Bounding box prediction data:
------------------------

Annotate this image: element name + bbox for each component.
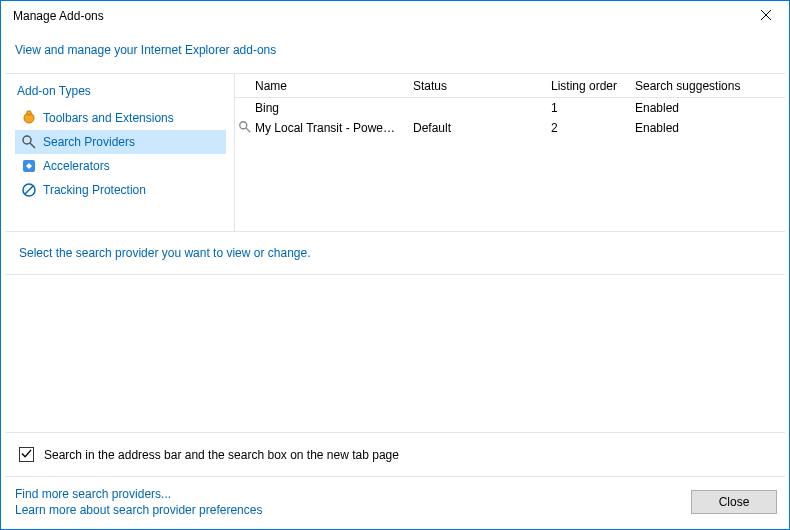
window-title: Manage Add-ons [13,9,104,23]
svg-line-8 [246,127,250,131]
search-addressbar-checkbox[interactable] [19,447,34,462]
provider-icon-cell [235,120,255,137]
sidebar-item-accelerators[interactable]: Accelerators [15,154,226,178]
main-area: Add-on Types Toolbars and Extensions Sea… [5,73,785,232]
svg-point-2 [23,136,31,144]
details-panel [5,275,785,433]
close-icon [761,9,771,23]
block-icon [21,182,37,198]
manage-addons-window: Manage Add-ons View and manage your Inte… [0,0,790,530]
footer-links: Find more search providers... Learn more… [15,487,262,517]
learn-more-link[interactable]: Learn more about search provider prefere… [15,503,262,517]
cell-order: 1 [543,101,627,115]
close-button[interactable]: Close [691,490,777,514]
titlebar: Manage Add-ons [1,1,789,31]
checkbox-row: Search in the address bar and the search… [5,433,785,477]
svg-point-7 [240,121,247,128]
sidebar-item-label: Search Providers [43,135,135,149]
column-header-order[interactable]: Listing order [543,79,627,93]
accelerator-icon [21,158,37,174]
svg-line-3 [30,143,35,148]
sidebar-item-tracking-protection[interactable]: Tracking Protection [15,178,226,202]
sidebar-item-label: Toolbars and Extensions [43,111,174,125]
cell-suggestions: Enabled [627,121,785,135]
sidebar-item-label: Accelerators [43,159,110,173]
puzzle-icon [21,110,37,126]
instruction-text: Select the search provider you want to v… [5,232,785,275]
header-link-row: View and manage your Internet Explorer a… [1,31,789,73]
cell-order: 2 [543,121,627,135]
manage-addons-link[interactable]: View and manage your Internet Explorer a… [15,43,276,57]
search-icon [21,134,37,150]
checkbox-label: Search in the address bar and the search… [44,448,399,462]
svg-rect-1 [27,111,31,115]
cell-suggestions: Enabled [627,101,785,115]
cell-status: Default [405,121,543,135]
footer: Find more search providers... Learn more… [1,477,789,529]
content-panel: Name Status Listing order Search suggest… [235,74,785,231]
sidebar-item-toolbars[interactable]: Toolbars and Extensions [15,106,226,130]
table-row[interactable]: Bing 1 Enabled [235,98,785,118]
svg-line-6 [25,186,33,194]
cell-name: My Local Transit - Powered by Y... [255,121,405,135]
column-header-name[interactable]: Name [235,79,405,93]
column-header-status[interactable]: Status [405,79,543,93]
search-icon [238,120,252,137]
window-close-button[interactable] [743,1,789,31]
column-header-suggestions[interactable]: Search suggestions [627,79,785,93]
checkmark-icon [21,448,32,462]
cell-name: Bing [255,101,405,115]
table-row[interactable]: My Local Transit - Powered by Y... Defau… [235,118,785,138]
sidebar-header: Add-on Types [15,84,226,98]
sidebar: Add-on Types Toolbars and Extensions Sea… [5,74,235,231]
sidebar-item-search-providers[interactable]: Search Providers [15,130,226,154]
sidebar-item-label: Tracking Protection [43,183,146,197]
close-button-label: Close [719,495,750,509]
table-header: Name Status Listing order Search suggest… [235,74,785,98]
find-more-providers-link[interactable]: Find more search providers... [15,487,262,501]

------------------------

— Task statement —
Reproduce each line of the data containing the word "checkbox".

— Final answer —
search-addressbar-checkbox[interactable] [19,447,34,462]
checkbox-row: Search in the address bar and the search… [5,433,785,477]
checkbox-label: Search in the address bar and the search… [44,448,399,462]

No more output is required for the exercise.